[Available data — start]

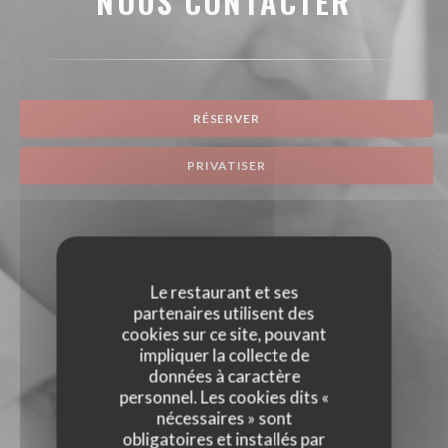
NOUS CONTACTER
RÉSERVER
PRIVATISER
Le restaurant et ses
partenaires utilisent des
cookies sur ce site, pouvant
impliquer la collecte de
données à caractère
personnel. Les cookies dits «
nécessaires » sont
obligatoires et installés par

[Available data — finish]

## Task to complete
Repeat the lines above precisely and skip every picture.

## Answer space
NOUS CONTACTER
RÉSERVER
PRIVATISER
Le restaurant et ses
partenaires utilisent des
cookies sur ce site, pouvant
impliquer la collecte de
données à caractère
personnel. Les cookies dits «
nécessaires » sont
obligatoires et installés par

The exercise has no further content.